The heat load is only the heat load, not a equipment sizing spec for what it takes to to rocket the temp up quickly by 20F. It's important to know what the steady state loss numbers are to appropriately size the system.
As for calculations. When we purchased our 2 story, 1800 sq ft house, there was a 3 ton central air system. No matter what the house wouldn't stay cool. We replace the furnace and central air and the calculations said the 3 ton would work. I told the hvac contractor no way, but he insisted. After it wouldn't cool the upstairs, he actually told me it would help if we changed our shingles on the house to a lighter color. Uh huh, yeah, right. They came back and put in a 5 ton unit. That helped, but what really helped was installing thermostats in each bedroom and a zoning board and dampers. I also added hydroponics blowers to the upstairs runs. The hvac guy said there's no way that would work. Well, I cool the upstairs in the middle of summer to a meat locker if I want without affecting the main level. So, sorry, but the calculations are crap. Get someone with real world experience in there to tell you what you need.

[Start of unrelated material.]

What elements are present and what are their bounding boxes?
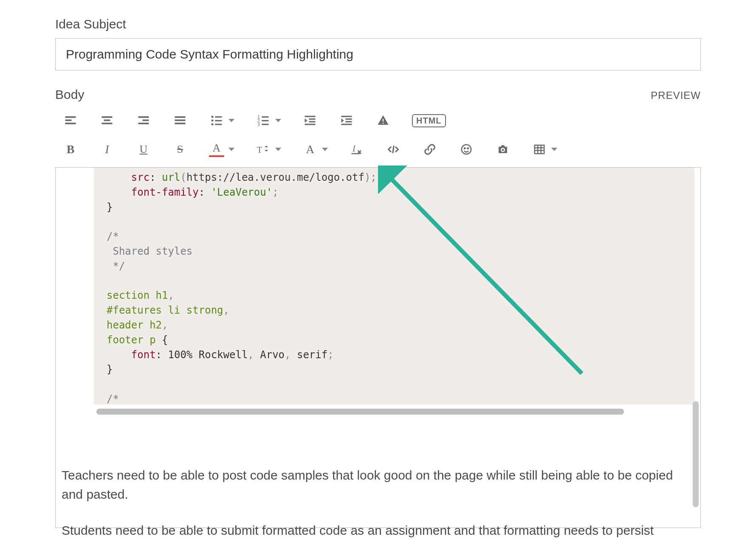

Sounds like your house had the air handlers & ducts up in the attic above the fluffy stuff(?), otherwise the SRI of the shingles wouldn't make a heluva lot of difference. The parasitic duct gains as well as parasitic air-handler driven infiltration need to be included too. It's possible or even likely that your ducts aren't well balanced, driving at least a half ton of infiltration load when the AC is running, along with ton of parasitic gain from the ducts & air handler being outside of conditioned space. Unless you have massive amounts of unshaded west facing window there's no way you have more than 3 tons of raw cooling load in an 1800' house- it's almost certainly the system design/implementation that's killing it. The basic load is most likely less than 2 tons.